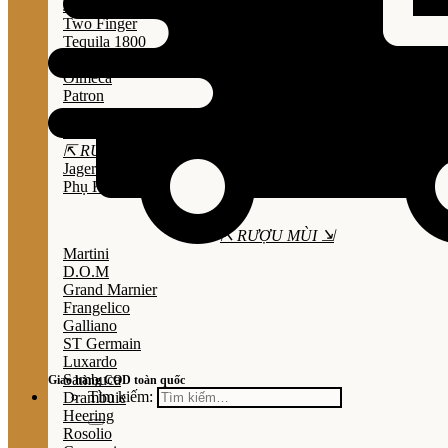
Jose Cuervo
Two Finger
Tequila 1800
Don Julio
Olmeca
Patron
Sauza
Mezcal
⇱ RƯỢU THẢO MỘC ⇲
Jagermeister
Phụ Kiện
⇱ RƯỢU MÙI ⇲
Martini
D.O.M
Grand Marnier
Frangelico
Galliano
ST Germain
Luxardo
Sambuca
Giao hàng COD toàn quốc
Tìm kiếm:
Drambuie
Heering
Rosolio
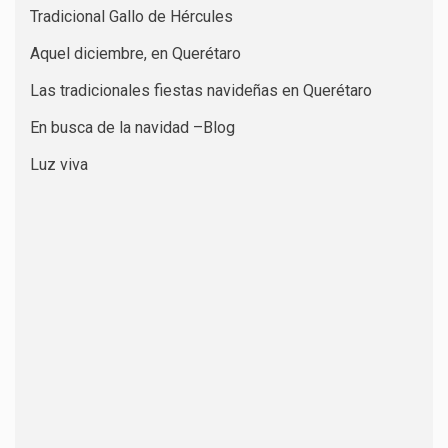
Tradicional Gallo de Hércules
Aquel diciembre, en Querétaro
Las tradicionales fiestas navideñas en Querétaro
En busca de la navidad –Blog
Luz viva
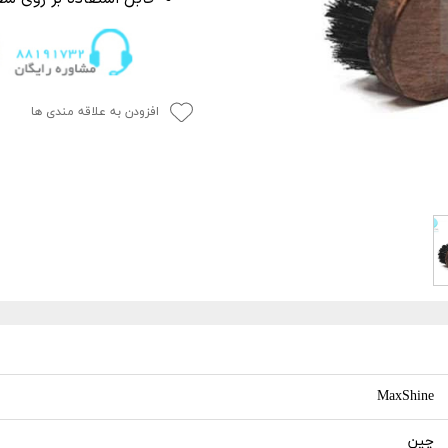
P
 خشک کن
از بین برنده لکه آب
ک کاور
ل چندمنظوره
پاک کننده چسب،
جرای کاور
افزودن به علاقه مندی ها
 نور دیتیلینگ خودرو
MaxShine
چین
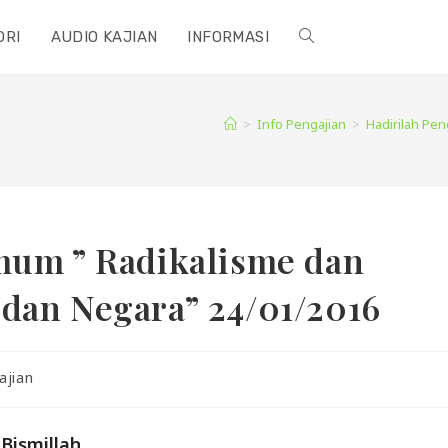
ORI
AUDIO KAJIAN
INFORMASI
TOGGLE
WEBSITE
>
Info Pengajian
>
Hadirilah Pe
SEARCH
mum ” Radikalisme dan
dan Negara” 24/01/2016
ajian
Bismillah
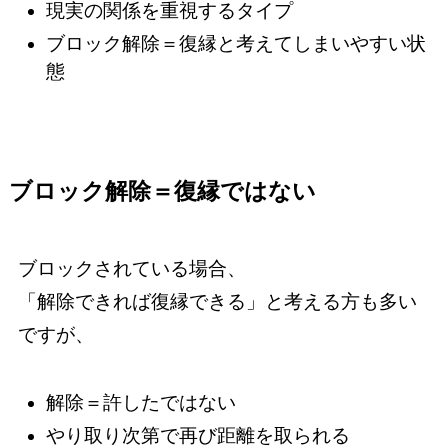
現実の関係を重視するタイプ
ブロック解除＝復縁と考えてしまいやすい状
態
ブロック解除＝復縁ではない
ブロックされている場合、
「解除できれば復縁できる」と考える方も多い
ですが、
解除＝許したではない
やり取り次第で再び距離を取られる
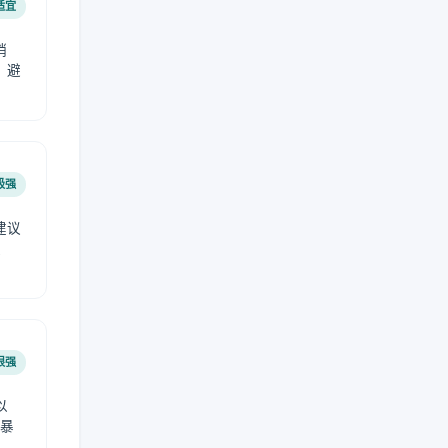
适宜
稍
，避
极强
建议
肤
很强
以
免暴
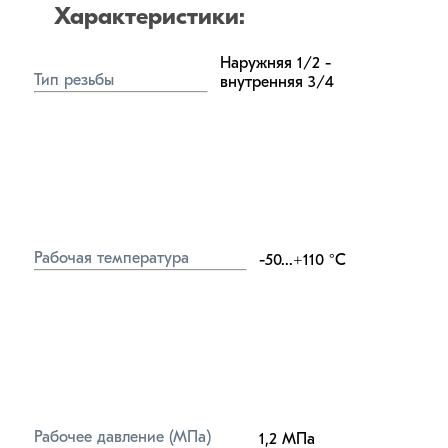
Характеристики:
Наружняя 1/2 - 
Тип резьбы
внутренняя 3/4
Рабочая температура
-50...+110
°C
Рабочее давление (МПа)
1,2
МПа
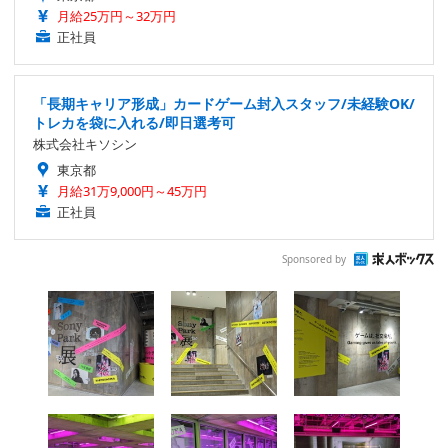
月給25万円～32万円
正社員
「長期キャリア形成」カードゲーム封入スタッフ/未経験OK/
トレカを袋に入れる/即日選考可
株式会社キソシン
東京都
月給31万9,000円～45万円
正社員
Sponsored by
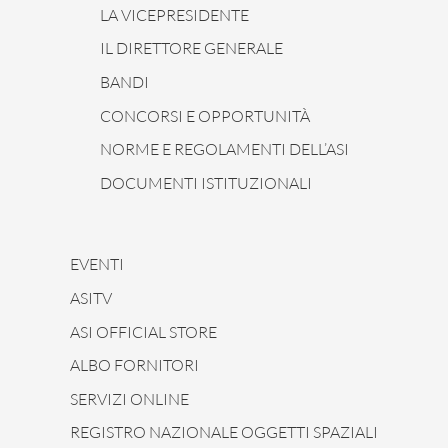
LA VICEPRESIDENTE
IL DIRETTORE GENERALE
BANDI
CONCORSI E OPPORTUNITÀ
NORME E REGOLAMENTI DELL’ASI
DOCUMENTI ISTITUZIONALI
EVENTI
ASITV
ASI OFFICIAL STORE
ALBO FORNITORI
SERVIZI ONLINE
REGISTRO NAZIONALE OGGETTI SPAZIALI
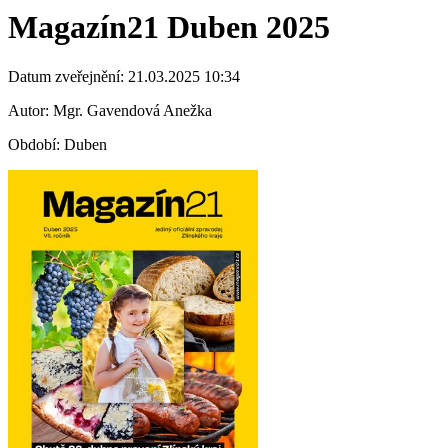
Magazín21 Duben 2025
Datum zveřejnění: 21.03.2025 10:34
Autor: Mgr. Gavendová Anežka
Období: Duben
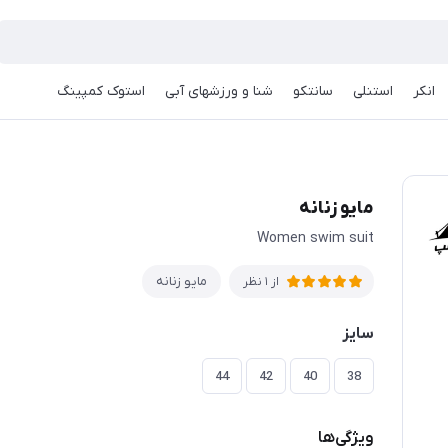
انکر
استنلی
سانتکو
شنا و ورزشهای آبی
استوک کمپینگ
مایو زنانه
Women swim suit
مایو زنانه
از 1 نظر
سایز
44
42
40
38
ویژگی‌ها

┄┄┄┄┄┄┄┄┄┄

Exercise requirements:
Every line of the records containing the word "ブロック解除" must appear in the answer.

Task result:
ブロック解除＝復縁と考えてしまいやすい状
ブロック解除＝復縁ではない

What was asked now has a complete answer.